I have been trying to do topic modeling on a collection of discussion forum posts in a MOOC. I have tried basic LDA to create topics, and the topics were meaningless. So now I'm looking into seeding my topics to create better topics. I found the seededlda package, which requires a dfm as an input as well as a dictionary of seeded terms. It works well!
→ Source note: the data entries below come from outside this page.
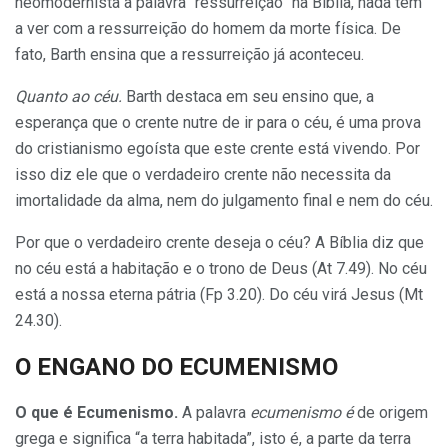
neomodernista a palavra “ressurreição” na Bíblia, nada tem
a ver com a res­surreição do homem da morte física. De
fato, Barth ensina que a ressur­reição já aconteceu.
Quanto ao céu.
Barth destaca em seu ensino que, a
esperança que o crente nutre de ir para o céu, é uma prova
do cristianismo egoísta que este crente está vivendo. Por
isso diz ele que o verdadeiro crente não necessita da
imortalidade da al­ma, nem do julgamento final e nem do céu.
Por que o verdadeiro crente de­seja o céu? A Bíblia diz que
no céu está a habitação e o trono de Deus (At 7.49). No céu
está a nossa eter­na pátria (Fp 3.20). Do céu virá Je­sus (Mt
24.30).
O ENGANO DO ECUMENIS­MO
O que é Ecumenismo.
A pa­lavra
ecumenismo é
de origem
grega e significa “a terra habitada”, isto é, a parte da terra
My issue is figuring out how each document, or forum post, is categorized.
My original data has "userid" as a variable and "post" as the document I'm using for LDA. So far my code looks like this.
text <- introduction_posts$post
dfmt <- dfm(text, remove_number = TRUE) %>%
dfm_remove(stopwords('en'), min_nchar = 2)
#install.packages("seededlda")
library(seededlda)
slda <- textmodel_seededlda(dfmt,
seeded_dict,
valuetype = c("glob", "regex", "fixed"),
case_insensitive = FALSE,
residual = TRUE,
weight = 0.01,
max_iter = 2000,
alpha = NULL,
beta = NULL,
verbose = quanteda_options("verbose")
)
terms <- terms(slda)
How can I determine which terms go to which user?
When I used the LDA function under the topicmodeling package I used a document term matrix defined this way
posts_dtm <- CreateDtm(doc_vec = introduction_posts$post, # character vector of documents
doc_names = introduction_posts$userid_bycourse, # document names
ngram_window = c(1, 2), # minimum and maximum n-gram length
stopword_vec = c(stopwords::stopwords("en"), # stopwords from tm
stopwords::stopwords(source = "smart"))
which named the documents as it went along. In the end I was able to nicely see which topics went to which participants. But I can't seem to do that with the dfm that the seededlda package uses.
Any help would be appreciated.
It seems to me that it is more about how to construct dfm using quanteda than seededlda.
As for seededlda, its
topics()
does not return a vector with document names but you can give names.